Le parcours roumain n’occupe qu’une petite moitié du roman, l’autre étant consacrée au retour au Congo sur le traces de son père. Entre les deux, il y a le séjour parisien qui lui permet d’échapper au regard malsain de ses anciens compatriotes : « Une voiture de métro à Paris, comment t’expliquer, c’est une sorte d’entonnoir de géographies, d’yeux étirés, de peaux ébène, de cheveux à la raideur charbon jouxtant les visages incroyablement hâlés d’autres femmes qui me ressemblent, personne ne me scrutait, ne me toisait, et moi, mon fils, je pouvais contempler tous ces visages » (p. 75).

Le Congo m’a guéri. Au bord du lac Kivu. Il m’a guérie de cette maladie du rejet

Puis un tournant s’amorce avec son départ précipité pour Kinshasa sur les traces de son père et de sa famille. Autant la charge contre la Roumanie raciste est inspirée et le livre mériterait d’arriver entre les mains des Roumains pour réaliser le mal qu’ils ont pu faire à l’Autre en le repoussant dehors, autant le retour aux sources est embarrassant et le réquisitoire à répétition contre le « monde pourri » roumain au départ, européen ensuite et, pour finir, tout simplement non africain prend des accents inquiétants dans ce sens qu’il s’accompagne d’une incantation inconditionnelle des vertus supposées de sa nouvelle patrie africaine. « Mais je n’étais pas communiste en réalité - fait dire l’auteure au père de Nili dans une de ses lettres - car comment pourrais-je ignorer l’absurdité de ce placage délirant d’une idéologie née de la prolétarisation de l’Occident sur la terre édénique de mes parents, où tout pousse dans l’abondance insouciante de nos forêts volcaniques, et où, pour que chacun vive, personne n’a besoin d’exploiter quiconque. Tu veux savoir ce qu’est être fertile ? Viens au Congo. Ce qu’est être immortel dans la chaîne ininterrompue des hommes ? Nais, grandis et vis au Congo » (p. 124).

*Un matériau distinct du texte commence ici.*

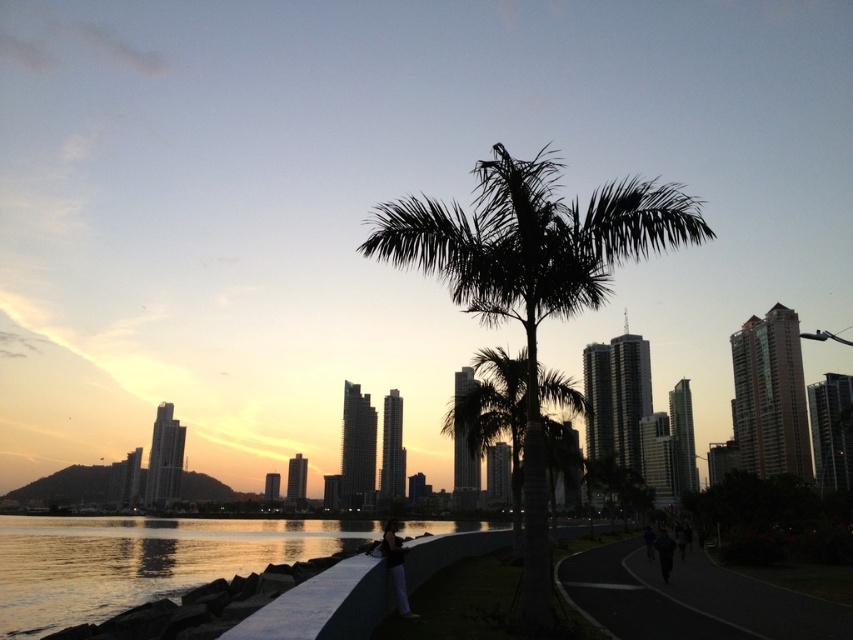 Question: Does black fabric pants at lower center have a smaller size compared to dark fabric person at lower center?

Choices:
 (A) no
 (B) yes

Answer: (A)

Question: Can you confirm if green leafy palm tree at center is positioned to the left of dark fabric person at lower center?

Choices:
 (A) yes
 (B) no

Answer: (A)

Question: Does silhouette leafy palm at center appear under black fabric pants at lower center?

Choices:
 (A) yes
 (B) no

Answer: (B)

Question: Which object is positioned closest to the dark fabric person at lower center?

Choices:
 (A) black fabric pants at lower center
 (B) green leafy palm tree at center
 (C) black asphalt road at lower right

Answer: (C)

Question: Estimate the real-world distances between objects in this image. Which object is farther from the black asphalt road at lower right?

Choices:
 (A) black fabric pants at lower center
 (B) green leafy palm tree at center
 (C) smooth concrete wall at lower center
 (D) dark fabric person at lower center

Answer: (C)

Question: Among these objects, which one is nearest to the camera?

Choices:
 (A) black fabric pants at lower center
 (B) dark fabric person at lower center
 (C) green leafy palm tree at center
 (D) silhouette leafy palm at center

Answer: (D) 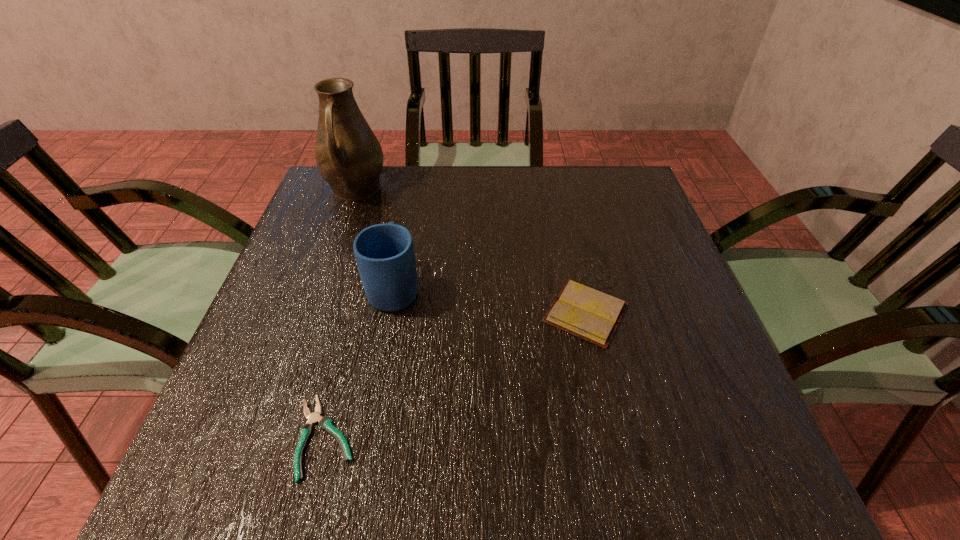 This screenshot has width=960, height=540. I want to click on free spot located 0.310m on the side of the third shortest object with the handle, so click(x=414, y=186).

Locate an element on the screen. This screenshot has height=540, width=960. vacant space located on the left of the rightmost object is located at coordinates (438, 313).

The height and width of the screenshot is (540, 960). I want to click on vacant space located on the right of the nearest object, so click(395, 437).

Find the location of a particular element. The height and width of the screenshot is (540, 960). object that is positioned at the far edge is located at coordinates (349, 157).

At what (x,y) coordinates should I click in order to perform the action: click on object located in the near edge section of the desktop. Please return your answer as a coordinate pair (x, y). Looking at the image, I should click on tap(325, 423).

The width and height of the screenshot is (960, 540). In order to click on pitcher present at the left edge in this screenshot , I will do `click(349, 157)`.

You are a GUI agent. You are given a task and a screenshot of the screen. Output one action in this format:
    pyautogui.click(x=<x>, y=<y>)
    Task: Click on the pliers that is at the left edge
    The width and height of the screenshot is (960, 540).
    Given the screenshot: What is the action you would take?
    pyautogui.click(x=325, y=423)

Find the location of a particular element. object at the right edge is located at coordinates (582, 311).

You are a GUI agent. You are given a task and a screenshot of the screen. Output one action in this format:
    pyautogui.click(x=<x>, y=<y>)
    Task: Click on the object at the far left corner
    The height and width of the screenshot is (540, 960).
    Given the screenshot: What is the action you would take?
    pyautogui.click(x=349, y=157)

In order to click on object located in the near left corner section of the desktop in this screenshot , I will do `click(325, 423)`. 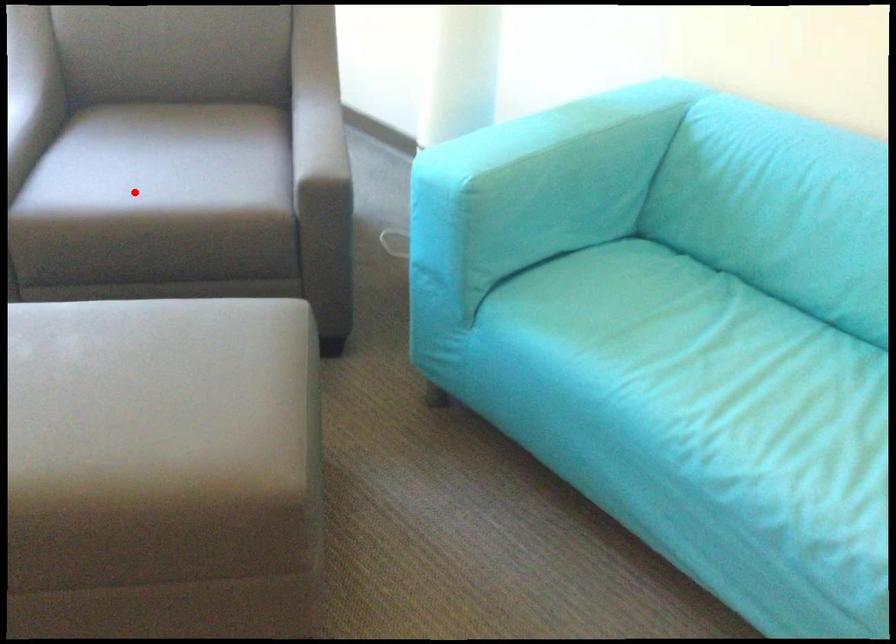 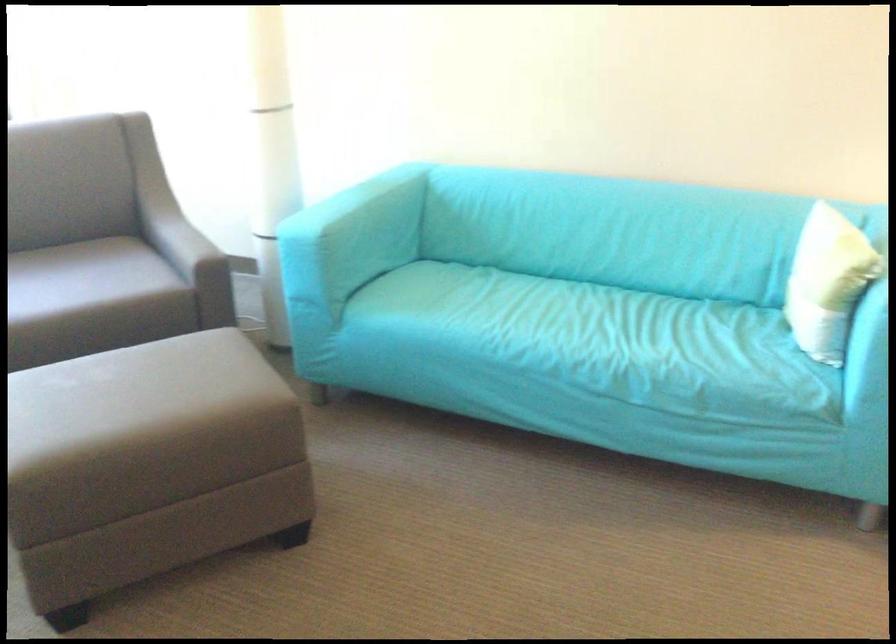 Question: I am providing you with two images of the same scene from different viewpoints. A red point is marked on the first image. Can you still see the location of the red point in image 2?

Choices:
 (A) Yes
 (B) No

Answer: (A) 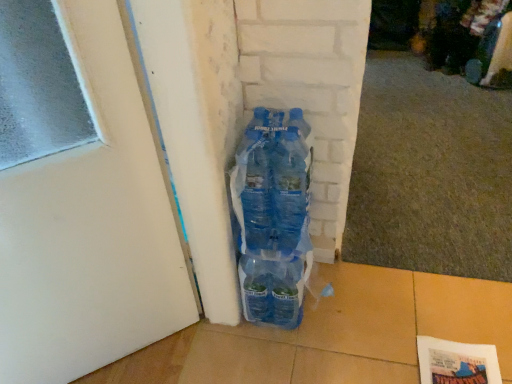 Question: Is there a large distance between white matte door at center and translucent plastic bottles at center?

Choices:
 (A) yes
 (B) no

Answer: (B)

Question: Is white matte door at center not within translucent plastic bottles at center?

Choices:
 (A) no
 (B) yes

Answer: (B)

Question: Is white matte door at center further to the viewer compared to translucent plastic bottles at center?

Choices:
 (A) yes
 (B) no

Answer: (B)

Question: Is the position of white matte door at center less distant than that of translucent plastic bottles at center?

Choices:
 (A) no
 (B) yes

Answer: (B)

Question: Could you tell me if white matte door at center is turned towards translucent plastic bottles at center?

Choices:
 (A) no
 (B) yes

Answer: (A)

Question: Is white matte door at center smaller than translucent plastic bottles at center?

Choices:
 (A) yes
 (B) no

Answer: (B)

Question: Is translucent plastic bottles at center thinner than white matte door at center?

Choices:
 (A) no
 (B) yes

Answer: (A)

Question: Is translucent plastic bottles at center oriented towards white matte door at center?

Choices:
 (A) no
 (B) yes

Answer: (A)

Question: Can you confirm if translucent plastic bottles at center is taller than white matte door at center?

Choices:
 (A) yes
 (B) no

Answer: (B)

Question: Does translucent plastic bottles at center have a greater width compared to white matte door at center?

Choices:
 (A) yes
 (B) no

Answer: (A)

Question: Would you say translucent plastic bottles at center is a long distance from white matte door at center?

Choices:
 (A) no
 (B) yes

Answer: (A)

Question: Is translucent plastic bottles at center at the right side of white matte door at center?

Choices:
 (A) yes
 (B) no

Answer: (A)

Question: Looking at the image, does white matte door at center seem bigger or smaller compared to translucent plastic bottles at center?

Du « coin pourri d’Europe » qui avait provoqué sa révolte on glisse subitement vers ce qu’elle appelle « l’est du centre du monde », la région de Goma, au Congo, où Nili retrouve enfin la sérénité : « Le Congo m’a guéri. Au bord du lac Kivu. Il m’a guérie de cette maladie du rejet » (p. 155). Et c’est avec l’ardeur insufflée par sa révolte contre le « monde pourri » qu’elle investit désormais le pays de sa lignée paternelle, en s’engageant avec son nouveau compagnon dans la lutte menée jadis par son père contre « le grand félin », Mobutu, et en poursuivant le combat initié par son grand-père aux côtés de Patrice Lumumba, le héros et martyr de l’indépendance.

Par certains côtés, l’exceptionnalisme congolais porté aux nues par Nili n’est pas sans rappeler l’exceptionnaisme roumain qu’elle exècre. Avait-elle un autre choix que celui de passer du second au premier ? Apparemment non, si on suit l’auteure du roman. Et, cette dernière, n’aurait-elle jamais été tentée de faire elle-même le pas comme son héroïne ? Peut-être nous en dira-t-elle davantage dans un prochain roman.